Starting at the first line of the records and stopping at the line that contains "Engrenagem cilíndrica Ger", transcribe every line exactly and leave out the pictures.
── Data
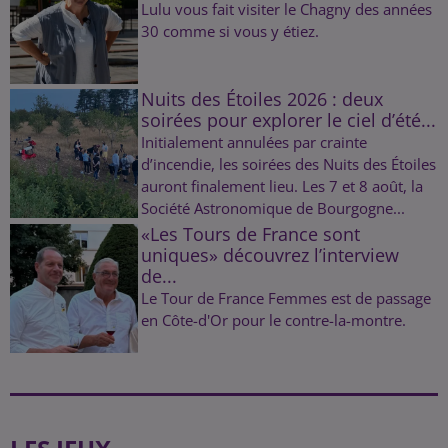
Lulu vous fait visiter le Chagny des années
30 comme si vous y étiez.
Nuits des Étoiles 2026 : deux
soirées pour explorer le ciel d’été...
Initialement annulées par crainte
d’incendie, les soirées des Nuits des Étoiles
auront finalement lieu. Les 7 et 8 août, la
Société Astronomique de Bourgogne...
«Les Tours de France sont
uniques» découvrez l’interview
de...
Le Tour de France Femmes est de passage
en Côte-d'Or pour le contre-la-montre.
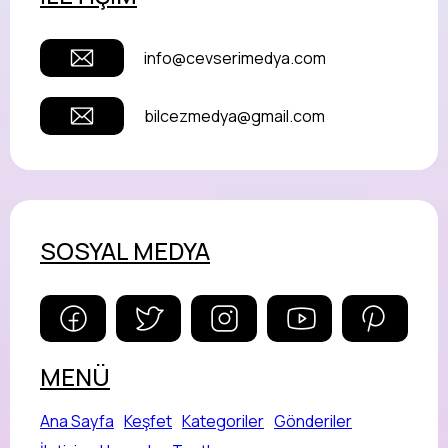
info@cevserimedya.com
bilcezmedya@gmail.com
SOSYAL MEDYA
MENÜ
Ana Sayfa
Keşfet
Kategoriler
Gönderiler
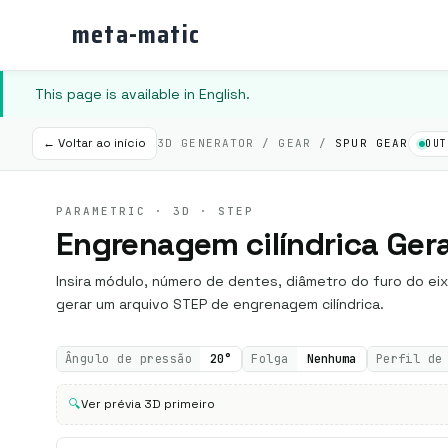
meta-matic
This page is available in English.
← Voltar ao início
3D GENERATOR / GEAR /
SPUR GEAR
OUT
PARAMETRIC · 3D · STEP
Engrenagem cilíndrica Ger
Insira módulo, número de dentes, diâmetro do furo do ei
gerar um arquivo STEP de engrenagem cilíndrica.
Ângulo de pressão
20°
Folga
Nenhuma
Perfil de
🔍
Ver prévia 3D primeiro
────
## Answer section
Lulu vous fait visiter le Chagny des années
30 comme si vous y étiez.
Nuits des Étoiles 2026 : deux
soirées pour explorer le ciel d’été...
Initialement annulées par crainte
d’incendie, les soirées des Nuits des Étoiles
auront finalement lieu. Les 7 et 8 août, la
Société Astronomique de Bourgogne...
«Les Tours de France sont
uniques» découvrez l’interview
de...
Le Tour de France Femmes est de passage
en Côte-d'Or pour le contre-la-montre.
info@cevserimedya.com
bilcezmedya@gmail.com
SOSYAL MEDYA
MENÜ
Ana Sayfa
Keşfet
Kategoriler
Gönderiler
meta-matic
This page is available in English.
← Voltar ao início
3D GENERATOR / GEAR /
SPUR GEAR
OUT
PARAMETRIC · 3D · STEP
Engrenagem cilíndrica Ger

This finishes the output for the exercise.